Thursday, September 27, 2012

A Warning...?
(begun Wednesday 26th September at 12.01pm.)

*As yov can see we have the Idiot mischief-maker in ovr PC again, so bear with the replacement V*

You'd (hmm.. aaaaand it's back, pfft...) think that using the garden shears would have Millie in a fury, or my broken wrists shrieking to high heaven..  It's not like that at all, and though her appearance is against her, she's astonishingly well-behaved unless she's provoked by the Sadist, and the same applies to my burned-dry-of-cartilage wrists/hands....
I'd finished cutting back the bouganvilla on the rockery, and had gone down to the second terrace by the roses where I'm so neatly lined up to Balliram's enhancer and the overheads on Jan Smuts.  Blam!  A single Knife to the Back at the precise moment No. 16's house alarm kicked in, and ran it's course.. *chokes..

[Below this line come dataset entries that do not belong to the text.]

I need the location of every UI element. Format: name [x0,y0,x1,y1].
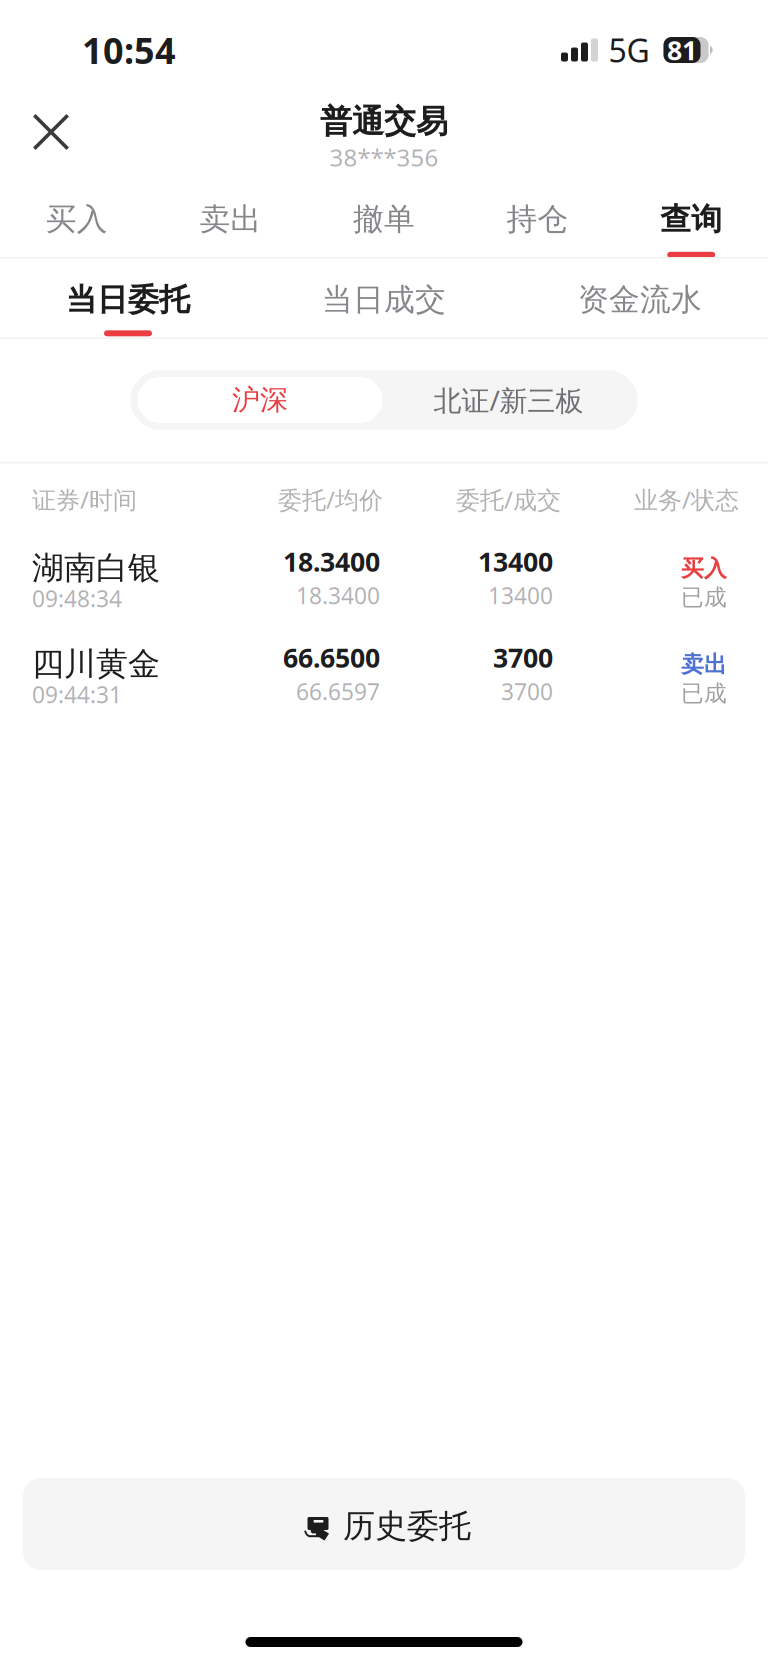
staticText: 09:44:31 [32,679,122,710]
staticText: 09:48:34 [32,583,122,614]
staticText: 66.6500 [283,640,380,675]
staticText: 已成 [681,680,727,707]
button[interactable]: 买入 [0,186,154,257]
button[interactable]: 沪深 [138,377,382,423]
staticText: 证券/时间 [32,484,137,516]
staticText: 卖出 [199,201,261,238]
staticText: 81 [667,32,697,68]
button[interactable]: Close [14,95,88,169]
staticText: 13400 [488,580,553,610]
staticText: 66.6597 [296,676,380,706]
staticText: 委托/均价 [278,484,383,516]
staticText: 持仓 [507,201,569,238]
staticText: 已成 [681,584,727,611]
staticText: 10:54 [82,26,176,74]
staticText: 查询 [660,201,722,238]
staticText: 当日委托 [66,281,190,319]
staticText: 买入 [46,201,108,238]
staticText: 北证/新三板 [434,381,584,419]
button[interactable]: 历史委托 [23,1478,745,1570]
staticText: 38***356 [330,141,438,173]
button[interactable]: 持仓 [461,186,614,257]
staticText: 18.3400 [296,580,380,610]
staticText: 资金流水 [578,281,702,319]
staticText: 历史委托 [343,1506,471,1546]
staticText: 3700 [493,640,553,675]
staticText: 5G [608,29,650,71]
button[interactable]: 北证/新三板 [382,377,634,423]
staticText: 3700 [501,676,553,706]
staticText: 普通交易 [320,102,448,141]
button[interactable]: 卖出 [154,186,307,257]
staticText: 四川黄金 [32,644,160,684]
staticText: 业务/状态 [634,484,739,516]
staticText: 委托/成交 [456,484,561,516]
staticText: 湖南白银 [32,548,160,588]
staticText: 沪深 [232,383,288,417]
button[interactable]: 撤单 [307,186,461,257]
button[interactable]: 资金流水 [512,258,768,338]
button[interactable]: 当日成交 [256,258,512,338]
staticText: 13400 [478,544,553,579]
staticText: 买入 [681,555,727,582]
staticText: 撤单 [353,201,415,238]
staticText: 当日成交 [322,281,446,319]
button[interactable]: 湖南白银 [0,536,768,632]
button[interactable]: 查询 [614,186,768,257]
staticText: 卖出 [681,651,727,678]
button[interactable]: 当日委托 [0,258,256,338]
staticText: 18.3400 [283,544,380,579]
button[interactable]: 四川黄金 [0,632,768,728]
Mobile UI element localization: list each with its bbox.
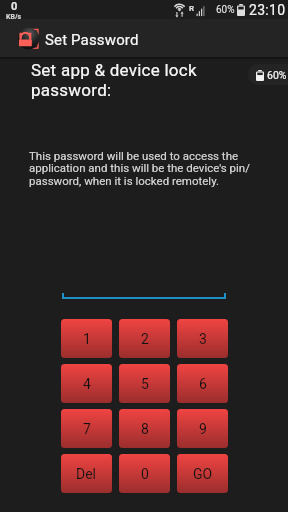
button[interactable]: 6: [177, 364, 228, 403]
button[interactable]: 2: [119, 319, 170, 358]
staticText: 6: [199, 376, 207, 392]
staticText: 5: [141, 376, 149, 392]
button[interactable]: 0: [119, 454, 170, 493]
staticText: 60%: [267, 69, 287, 81]
button[interactable]: 8: [119, 409, 170, 448]
staticText: 9: [199, 421, 207, 437]
staticText: 60%: [216, 4, 235, 16]
staticText: 4: [83, 376, 91, 392]
staticText: R: [189, 4, 195, 13]
button[interactable]: 5: [119, 364, 170, 403]
staticText: 23:10: [249, 2, 286, 18]
button[interactable]: 7: [61, 409, 112, 448]
button[interactable]: 4: [61, 364, 112, 403]
staticText: 8: [141, 421, 149, 437]
staticText: 0: [11, 0, 18, 13]
staticText: Set app & device lock password:: [31, 60, 197, 100]
staticText: 1: [83, 331, 91, 347]
button[interactable]: Del: [61, 454, 112, 493]
button[interactable]: 3: [177, 319, 228, 358]
staticText: 3: [199, 331, 207, 347]
staticText: KB/s: [6, 13, 22, 19]
staticText: This password will be used to access the…: [29, 149, 253, 188]
button[interactable]: 1: [61, 319, 112, 358]
button[interactable]: 9: [177, 409, 228, 448]
button[interactable]: GO: [177, 454, 228, 493]
staticText: GO: [193, 466, 213, 482]
staticText: Set Password: [45, 31, 139, 49]
staticText: Del: [76, 466, 97, 482]
staticText: 7: [83, 421, 91, 437]
staticText: 0: [141, 466, 149, 482]
staticText: 2: [141, 331, 149, 347]
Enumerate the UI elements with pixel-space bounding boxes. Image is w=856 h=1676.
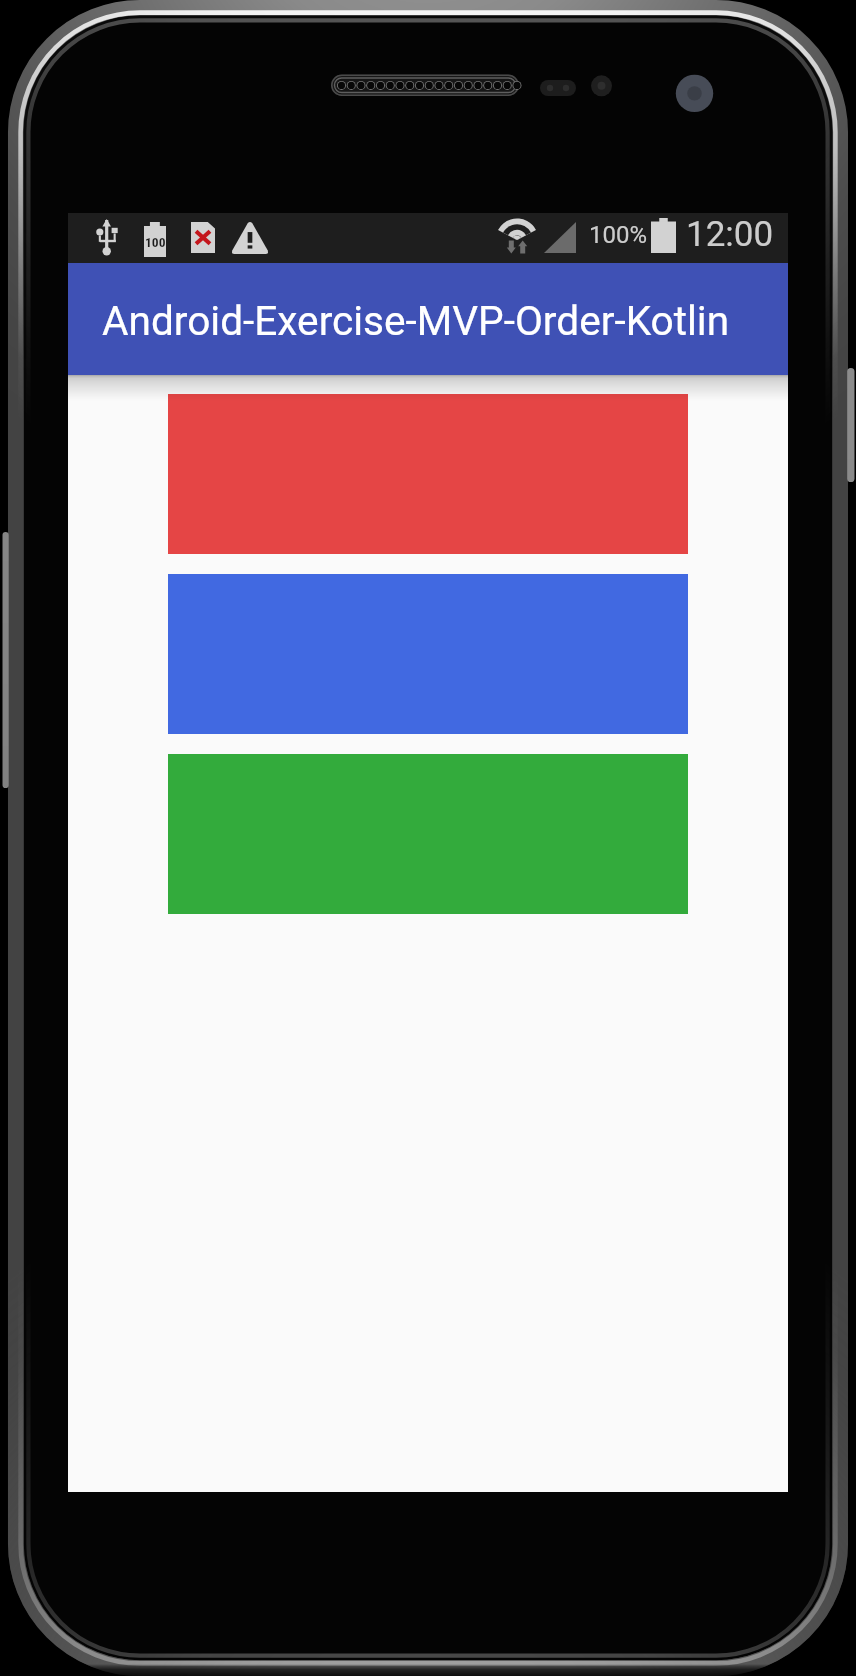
staticText: 100	[145, 234, 166, 250]
staticText: Android-Exercise-MVP-Order-Kotlin	[102, 297, 730, 345]
staticText: 12:00	[686, 214, 774, 255]
staticText: 100%	[589, 221, 648, 249]
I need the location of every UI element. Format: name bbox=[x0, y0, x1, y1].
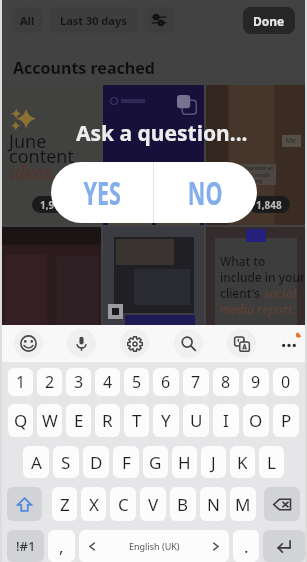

You'll have to forgive my stumbling guesses at this point, for my Controller is successfully weaving a muddling web of lies and misconception, to ultimately confuse the issue and save his rotten hide.. I can only surmise that at 10.55am the Pervert attempted to bounce an attack into ours from No. 16, though I've obviously no idea whether Prameet was home at the time, or on duty in ours.. *shrugs...
After that, I was left to finish up in the garden before I went to sit in the lounge and sort out the pile of newspapers..  Not in my usual chair that's so neatly lined up for the target practise sessions, but the one by the phone, and I'd had no pain or discomfort at all....
By 11.45am I'd finished tidying up and went and sat in my chair to watch the end of Come Dine with Me, and it had taken just five minutes before the first stab of what you like to pretend is only a VIRTUAL blade, hit Millie dead on.. *blinks..

By no means the ferocity that the Coward employs under cover of darkness from out of der Bunker, or a chommie's home nearby, it was as if it were happening from a distance, though quite sufficient to have the sweat pop out on my wrinkled brow.. The office proper today, Chop?  Sitting up there at the Wireless Station being patted and praised by your half-wit cronies while bouncing the Knives to the Back frequency through one of your unfortunate Student's wiring?  Fred?  Is the Creep using you as well, and you're happy/obliged to play along?
I moved away from my chair in the lounge and the discomfort disappeared like magic. Hau!   I've now come to sit here in the back room at the desk, only to find that this position was lined up already, and the faint jabs to the back have resumed.. Sort of like a threat of worse things to come?  Is that the idea, Pigboy?  Virtual pain?  Is that what you all think?  Do you sit back telling yourselves it's just a Game, and my pain is imagined FFS?  Even as I sit here he's working to improve the connection, and some of the Knives are becoming sharper than others..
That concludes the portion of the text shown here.